A few years ago, on my way from eastern Oregon to Salt Lake City, I pulled off I-84 in Boise, Idaho, a place I knew only from a Lynyrd Skynyrd lyric. I strolled downtown and, in a farmers’ market smelling of lemon sage and lavender, found the best artisanal granola bars west of Burlington, Vermont. As I scanned the pale young crowd and noted the vendors’ earnestly precious names (Hoot ’n’ Holler Urban Farm, Blue Feather Bakery), it occurred to me how much the scene resembled a Saturday morning at Smorgasburg, or at Ferry Plaza in San Francisco, or in Boulder, Sante Fe, or Portland, Maine. The vibe was relaxed, prosperous, and gently urban. Around that time, the real-estate blog Estately ranked Boise fifth on its list of best cities for conservatives: “The tech jobs are plentiful, the Mormonism abundant, there are no restrictions on assault weapons, and there’s plenty of art, music, and theater.” And yet, like most red-state cities, Idaho’s capital is remarkably short on conservatives. Last November, while Hillary Clinton mustered only 27.5 percent of the statewide vote, she hit north of 75 percent in some of Boise’s urban precincts. Politically, the city might as well be on a different planet from towns that lie a couple of exits away.

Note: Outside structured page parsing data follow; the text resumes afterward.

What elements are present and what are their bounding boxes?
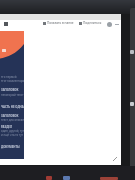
button[interactable]: ЗАГОЛОВОК <box>1 114 24 118</box>
button[interactable]: Taskbar item 3 <box>100 177 118 180</box>
staticText: ДОКУМЕНТЫ <box>1 145 20 149</box>
button[interactable]: Taskbar item 1 <box>46 176 52 180</box>
staticText: текст для описания <box>1 118 24 122</box>
button[interactable]: один, другой, тут <box>1 129 24 133</box>
button[interactable]: текст для описания <box>1 118 24 122</box>
button[interactable]: Поделиться <box>79 21 102 25</box>
button[interactable]: этот комментарий <box>1 79 24 83</box>
staticText: РАЗДЕЛ <box>1 125 12 129</box>
staticText: Поделиться <box>83 21 102 25</box>
button[interactable]: РАЗДЕЛ <box>1 125 24 129</box>
button[interactable]: Taskbar item 2 <box>63 176 70 180</box>
button[interactable]: Показать в папке <box>43 21 74 25</box>
staticText: это первый <box>1 75 17 79</box>
button[interactable]: некоторый текст <box>1 93 24 97</box>
staticText: некоторый текст <box>1 93 24 97</box>
staticText: этот комментарий <box>1 79 24 83</box>
button[interactable]: Desktop icon 2 <box>130 102 134 106</box>
button[interactable]: ЗАГОЛОВОК <box>1 88 24 92</box>
staticText: Показать в папке <box>47 21 74 25</box>
button[interactable]: и ещё что-то тут <box>1 133 24 137</box>
button[interactable]: ЧАСТЬ НЕ ОДНА <box>1 105 24 109</box>
staticText: и ещё что-то тут <box>1 133 23 137</box>
button[interactable]: Desktop icon <box>130 50 134 54</box>
staticText: ЗАГОЛОВОК <box>1 114 19 118</box>
staticText: ЗАГОЛОВОК <box>1 88 19 92</box>
staticText: один, другой, тут <box>1 129 24 133</box>
staticText: ЧАСТЬ НЕ ОДНА <box>1 105 24 109</box>
button[interactable]: ДОКУМЕНТЫ <box>1 145 24 149</box>
button[interactable]: Account <box>107 22 112 27</box>
button[interactable]: это первый <box>1 75 24 79</box>
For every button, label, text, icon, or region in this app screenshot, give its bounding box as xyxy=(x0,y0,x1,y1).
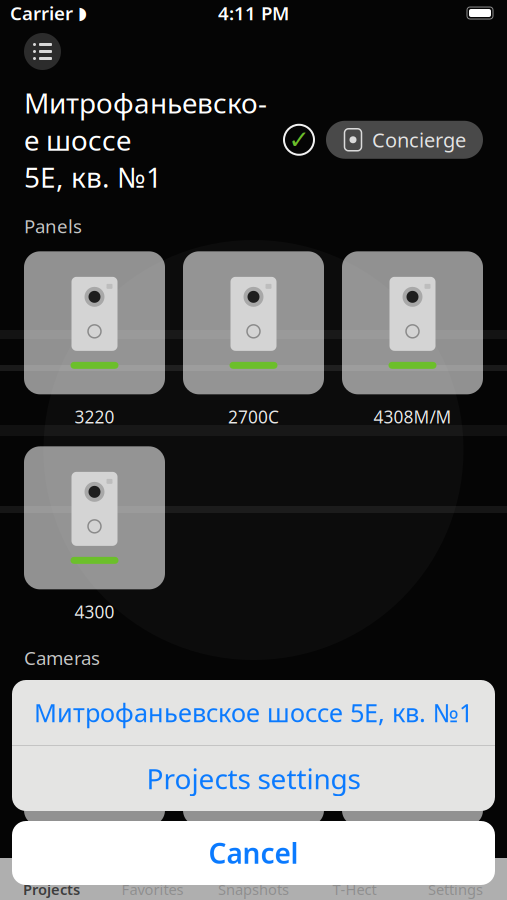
staticText: Митрофаньевское шоссе 5Е, кв. №1 xyxy=(34,696,473,729)
staticText: 3220 xyxy=(74,405,114,428)
button[interactable]: Snapshots xyxy=(203,859,304,899)
staticText: 4308M/M xyxy=(374,405,452,428)
button[interactable]: 4300 xyxy=(24,446,165,623)
staticText: Cancel xyxy=(208,834,298,872)
staticText: 2700C xyxy=(228,405,279,428)
staticText: Projects xyxy=(23,880,80,899)
button[interactable] xyxy=(342,683,483,826)
button[interactable]: Cancel xyxy=(12,821,495,885)
button[interactable]: Projects xyxy=(1,859,102,899)
staticText: ✓ xyxy=(288,125,310,154)
staticText: Favorites xyxy=(122,880,184,899)
button[interactable]: Favorites xyxy=(102,859,203,899)
staticText: Snapshots xyxy=(218,880,289,899)
staticText: Cameras xyxy=(24,645,100,670)
staticText: Митрофаньевское шоссе 5Е, кв. №1 xyxy=(24,84,267,196)
staticText: ◗ xyxy=(78,3,87,23)
button[interactable]: Concierge xyxy=(326,121,483,159)
button[interactable]: 3220 xyxy=(24,251,165,428)
staticText: 4:11 PM xyxy=(218,1,289,25)
button[interactable]: Settings xyxy=(405,859,506,899)
button[interactable] xyxy=(183,683,324,826)
staticText: T-Hect xyxy=(332,880,376,899)
staticText: 4300 xyxy=(74,600,114,623)
staticText: Carrier xyxy=(10,1,73,25)
button[interactable]: Menu xyxy=(24,33,61,70)
staticText: Panels xyxy=(24,214,82,238)
button[interactable]: T-Hect xyxy=(304,859,405,899)
staticText: Projects settings xyxy=(146,760,360,797)
button[interactable] xyxy=(24,683,165,826)
staticText: Settings xyxy=(428,880,483,899)
staticText: Concierge xyxy=(372,126,466,153)
button[interactable]: Митрофаньевское шоссе 5Е, кв. №1 xyxy=(12,680,495,745)
button[interactable]: Projects settings xyxy=(12,746,495,811)
button[interactable]: 4308M/M xyxy=(342,251,483,428)
button[interactable]: 2700C xyxy=(183,251,324,428)
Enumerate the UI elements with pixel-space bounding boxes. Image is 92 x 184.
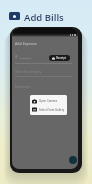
button[interactable]: Select From Gallery — [32, 107, 65, 112]
staticText: Select the Category — [15, 70, 42, 74]
staticText: Open Camera — [39, 99, 58, 103]
staticText: Add Bills — [24, 11, 64, 21]
button[interactable]: Add — [69, 156, 77, 164]
button[interactable]: Receipt — [52, 56, 67, 60]
staticText: Select From Gallery — [39, 108, 65, 112]
staticText: Description — [15, 85, 31, 89]
staticText: Add Expense — [15, 41, 37, 46]
staticText: Receipt — [56, 56, 67, 60]
button[interactable]: Open Camera — [32, 98, 65, 104]
staticText: ₹ — [15, 55, 18, 61]
button[interactable]: Add Bills — [9, 11, 64, 21]
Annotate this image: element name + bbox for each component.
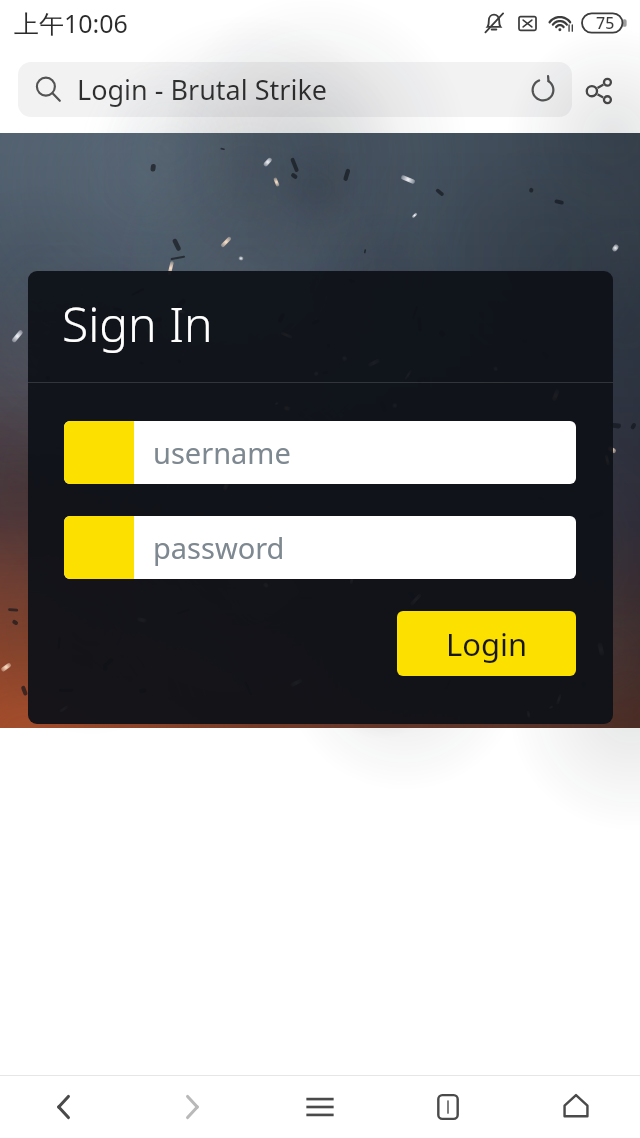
button[interactable]: Back (0, 1076, 128, 1138)
staticText: password (153, 528, 285, 567)
staticText: 75 (596, 12, 615, 34)
button[interactable]: password (64, 516, 576, 579)
button[interactable]: Login - Brutal Strike (18, 62, 572, 117)
staticText: Login - Brutal Strike (77, 71, 524, 108)
button[interactable]: Share (572, 63, 626, 117)
staticText: 上午10:06 (14, 6, 128, 40)
button[interactable]: Home (512, 1076, 640, 1138)
staticText: Sign In (62, 291, 213, 356)
button[interactable]: Login (397, 611, 576, 676)
button[interactable]: Menu (256, 1076, 384, 1138)
staticText: Login (446, 623, 528, 665)
button[interactable]: username (64, 421, 576, 484)
staticText: username (153, 433, 291, 472)
button[interactable]: Tabs, 1 open (384, 1076, 512, 1138)
button[interactable]: Forward (128, 1076, 256, 1138)
button[interactable]: Reload page (524, 71, 562, 109)
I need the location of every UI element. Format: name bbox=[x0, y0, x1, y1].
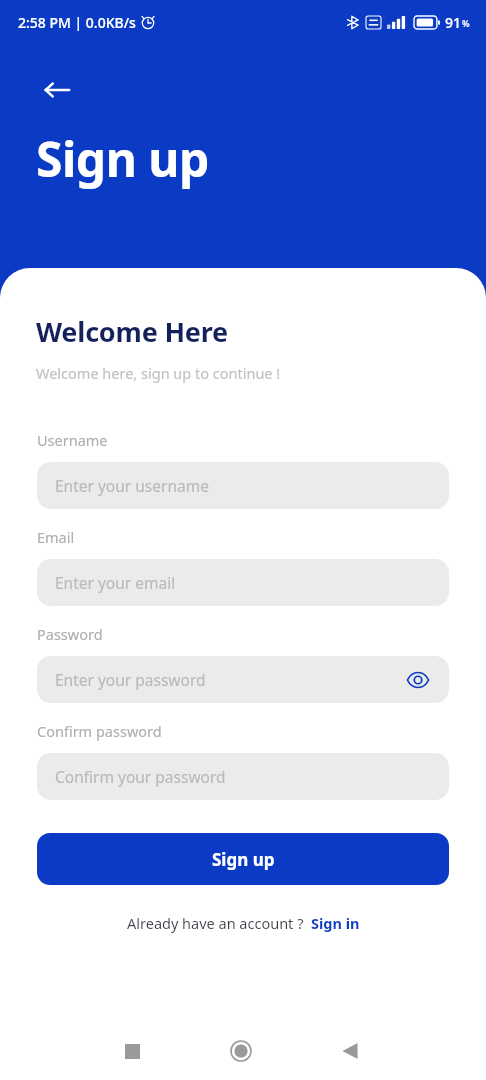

And this is true in more than just America’s twee precincts. More than ever, urbanites share a common affiliation, whether they are in Idaho or Massachusetts, whether they’ve built up earthly treasures or scrape by on minimum wage. In presidential elections, votes are tallied by county and grouped by state, but zoom in closer and you see that Democrats cluster like blue inkblots on a mostly red map and that many jurisdictions are sharply divided. In the 2016 election, virtually every large urban center and many small ones — white Boise and majority-black Baltimore, wealthy San Francisco and beaten-down Detroit, sprawling sunwashed megalopoli and shrinking union strongholds — rejected the man who became president, often by yawning margins. The density that is one of the defining characteristics of cities forces encounters that, more and more, seem to strengthen Democratic principles — and separates urban dwellers from their rural cousins.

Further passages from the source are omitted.